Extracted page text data
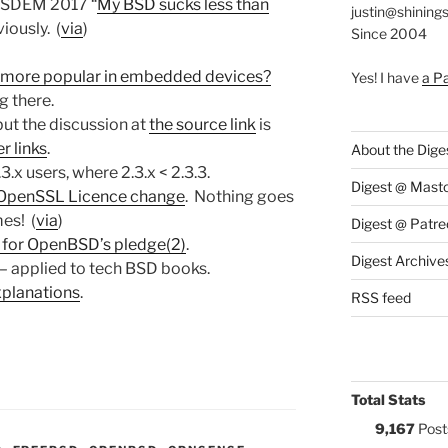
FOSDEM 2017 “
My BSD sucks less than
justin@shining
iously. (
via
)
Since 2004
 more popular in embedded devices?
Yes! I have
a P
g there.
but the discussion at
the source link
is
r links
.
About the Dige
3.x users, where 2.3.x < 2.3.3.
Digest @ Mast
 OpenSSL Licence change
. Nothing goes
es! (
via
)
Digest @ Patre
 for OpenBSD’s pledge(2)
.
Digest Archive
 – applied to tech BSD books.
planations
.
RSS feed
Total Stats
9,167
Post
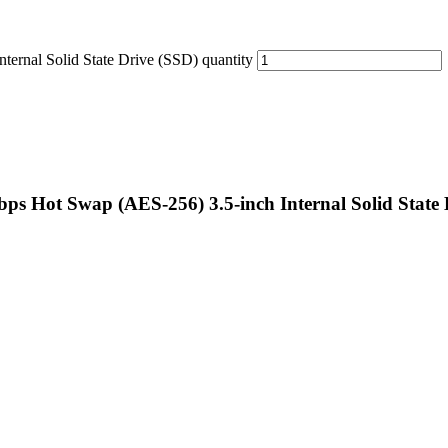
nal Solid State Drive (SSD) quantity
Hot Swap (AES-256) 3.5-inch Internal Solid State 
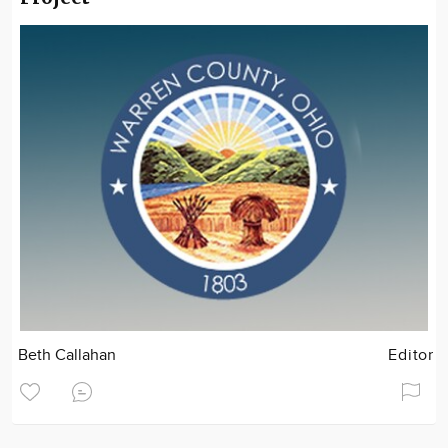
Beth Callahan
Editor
...
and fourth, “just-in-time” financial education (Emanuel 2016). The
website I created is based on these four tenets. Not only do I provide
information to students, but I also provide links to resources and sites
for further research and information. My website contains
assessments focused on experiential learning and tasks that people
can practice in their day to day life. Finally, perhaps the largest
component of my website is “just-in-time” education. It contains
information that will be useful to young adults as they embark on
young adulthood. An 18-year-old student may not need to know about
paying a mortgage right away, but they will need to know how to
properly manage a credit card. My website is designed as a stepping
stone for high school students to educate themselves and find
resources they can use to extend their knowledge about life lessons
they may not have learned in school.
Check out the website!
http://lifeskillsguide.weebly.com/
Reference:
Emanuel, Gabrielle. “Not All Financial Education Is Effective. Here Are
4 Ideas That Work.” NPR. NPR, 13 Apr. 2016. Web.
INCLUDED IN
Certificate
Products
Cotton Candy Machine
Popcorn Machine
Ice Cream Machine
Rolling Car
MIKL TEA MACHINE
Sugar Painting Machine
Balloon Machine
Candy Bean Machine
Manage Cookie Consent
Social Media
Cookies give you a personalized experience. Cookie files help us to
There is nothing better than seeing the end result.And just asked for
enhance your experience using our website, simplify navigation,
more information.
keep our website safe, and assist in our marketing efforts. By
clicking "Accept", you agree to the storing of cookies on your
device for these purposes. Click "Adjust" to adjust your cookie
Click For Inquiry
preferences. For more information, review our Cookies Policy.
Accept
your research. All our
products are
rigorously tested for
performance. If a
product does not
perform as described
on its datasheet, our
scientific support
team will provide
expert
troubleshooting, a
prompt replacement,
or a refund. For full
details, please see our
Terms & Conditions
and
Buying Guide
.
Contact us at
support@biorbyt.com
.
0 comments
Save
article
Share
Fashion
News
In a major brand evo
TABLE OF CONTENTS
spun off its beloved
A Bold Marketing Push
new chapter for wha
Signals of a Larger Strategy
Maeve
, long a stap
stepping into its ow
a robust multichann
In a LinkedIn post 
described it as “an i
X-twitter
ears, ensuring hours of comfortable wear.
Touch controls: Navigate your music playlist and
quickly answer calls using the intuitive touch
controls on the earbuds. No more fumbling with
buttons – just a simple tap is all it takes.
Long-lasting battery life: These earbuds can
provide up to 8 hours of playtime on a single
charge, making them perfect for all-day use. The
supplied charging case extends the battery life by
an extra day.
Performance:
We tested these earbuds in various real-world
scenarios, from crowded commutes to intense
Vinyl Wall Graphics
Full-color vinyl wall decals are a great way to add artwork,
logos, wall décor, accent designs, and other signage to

The task: Copy each line above holding "have".

Solution:
Yes! I have
they may not have learned in school.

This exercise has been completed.